--- RECORDS ---
• • • • • • •
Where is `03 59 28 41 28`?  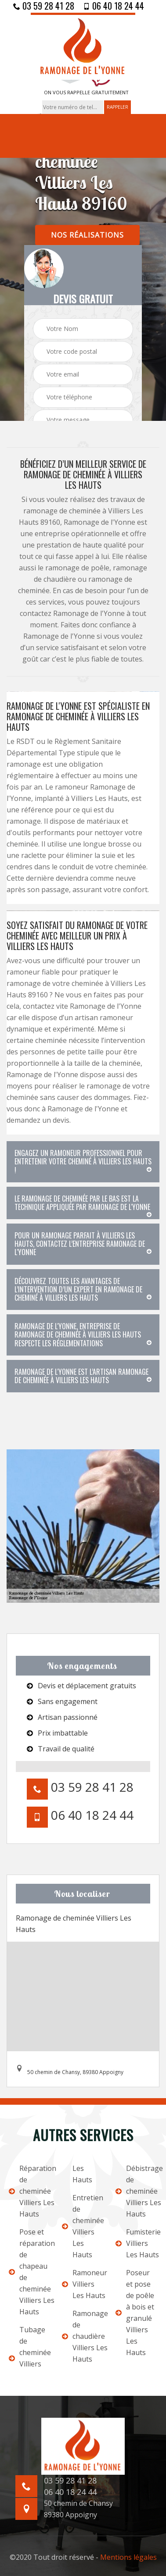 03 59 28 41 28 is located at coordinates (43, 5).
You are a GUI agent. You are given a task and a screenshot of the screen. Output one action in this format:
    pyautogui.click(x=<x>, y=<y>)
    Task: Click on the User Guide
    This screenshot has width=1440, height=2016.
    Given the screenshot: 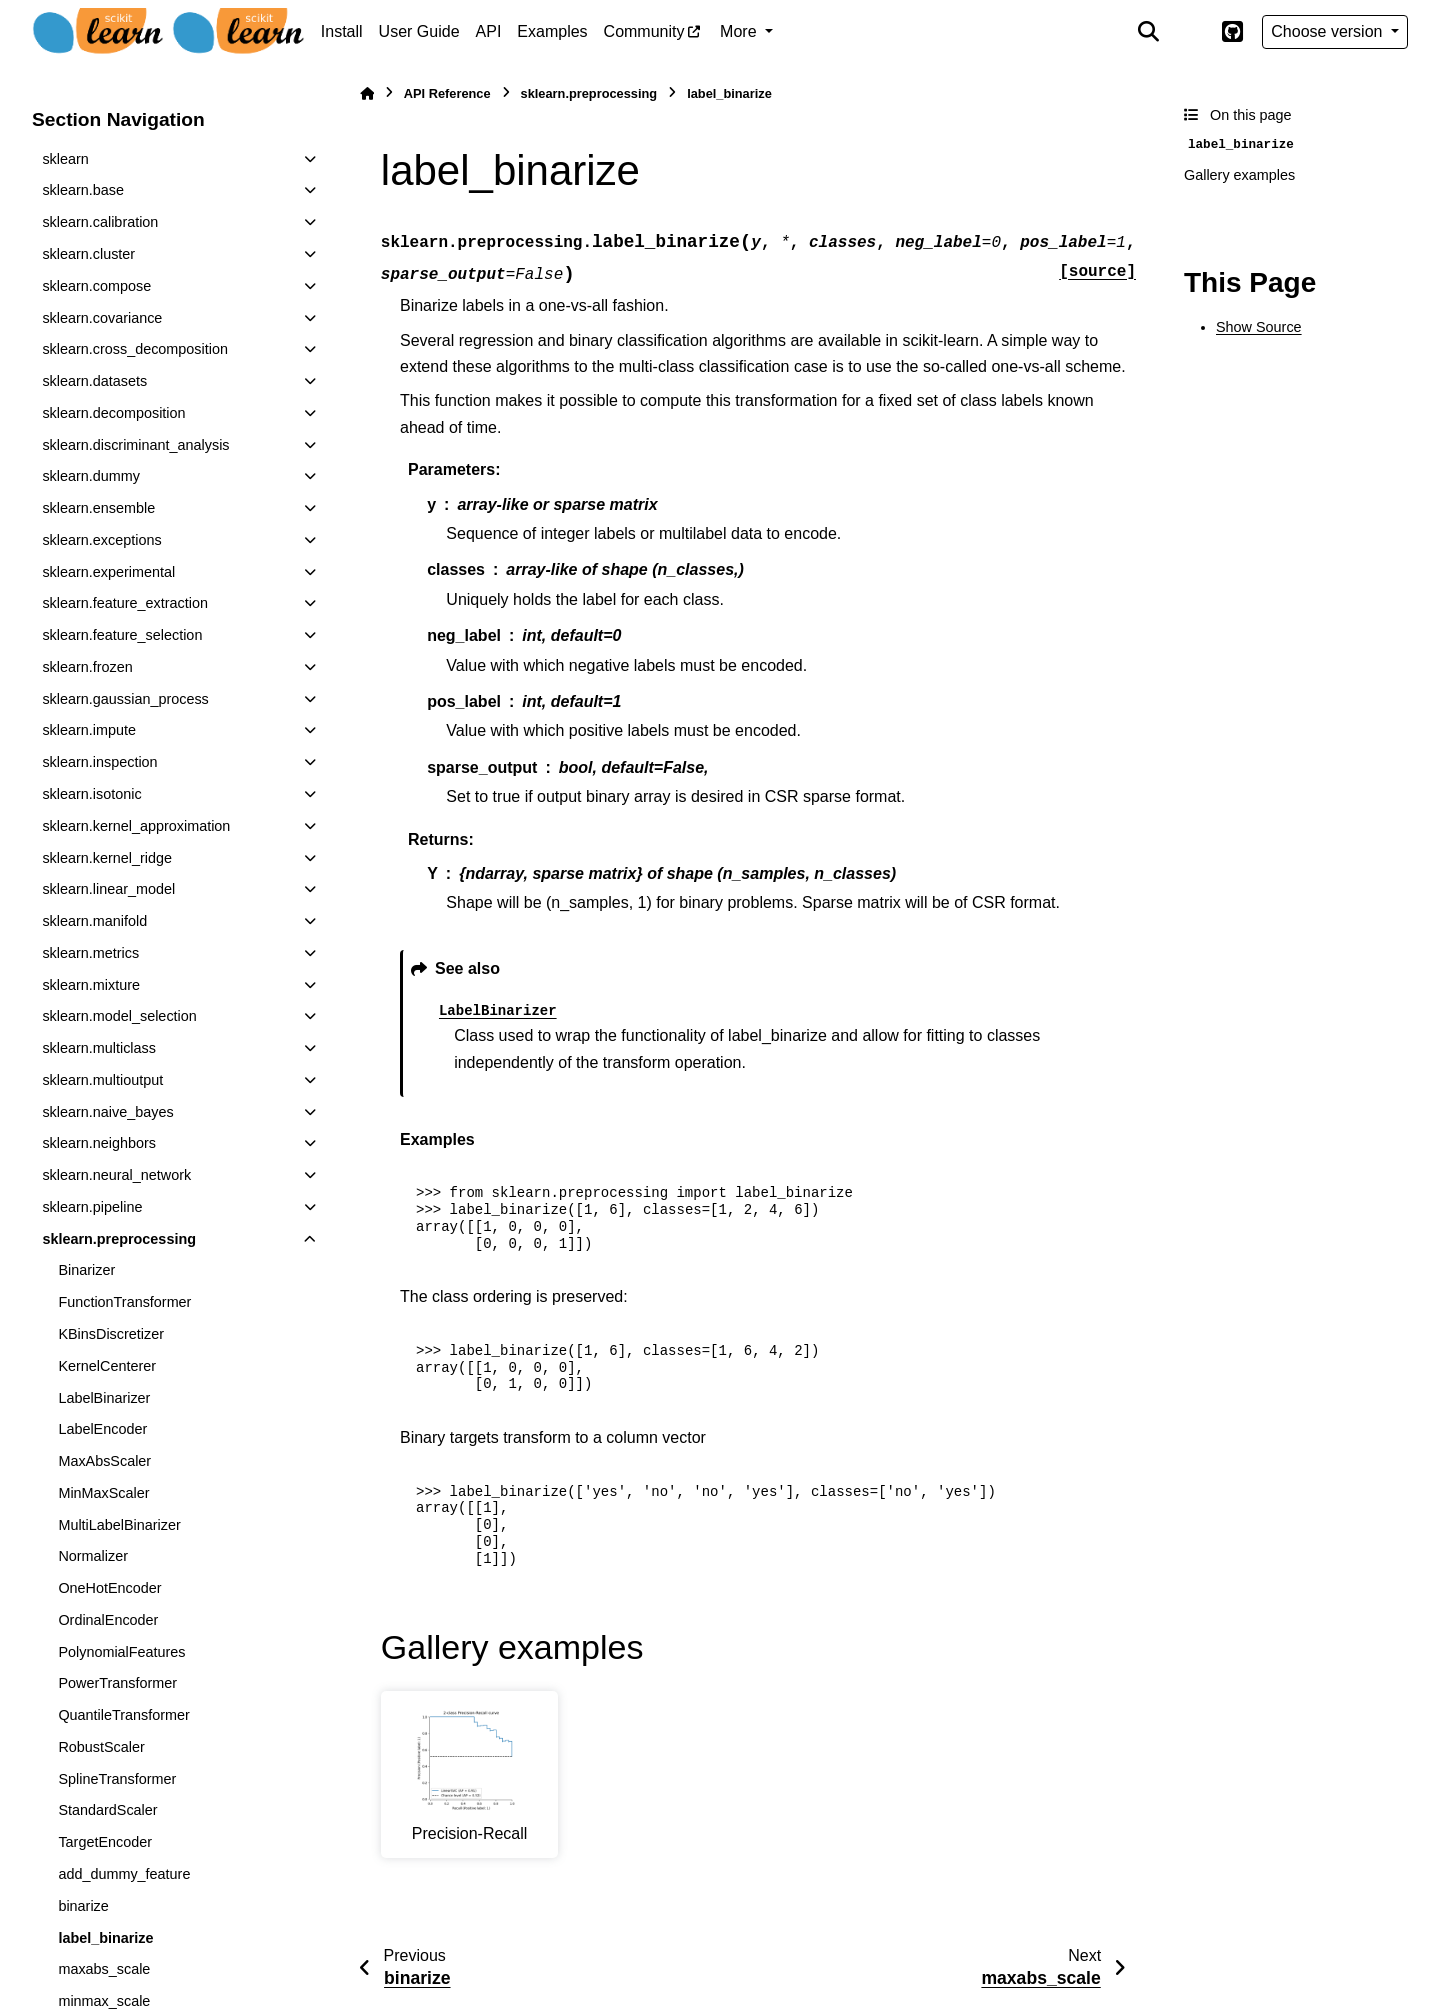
• • • • • • •
--- WORK TO BE COMPLETED ---
Please give again only the lines from the one containing "You are a GUI" through the last line of the entries above, exactly as they stand and without pictures.

--- ANSWER BELOW ---
You are a GUI agent. You are given a task and a screenshot of the screen. Output one action in this format:
    pyautogui.click(x=<x>, y=<y>)
    Task: Click on the User Guide
    This screenshot has width=1440, height=2016.
    Given the screenshot: 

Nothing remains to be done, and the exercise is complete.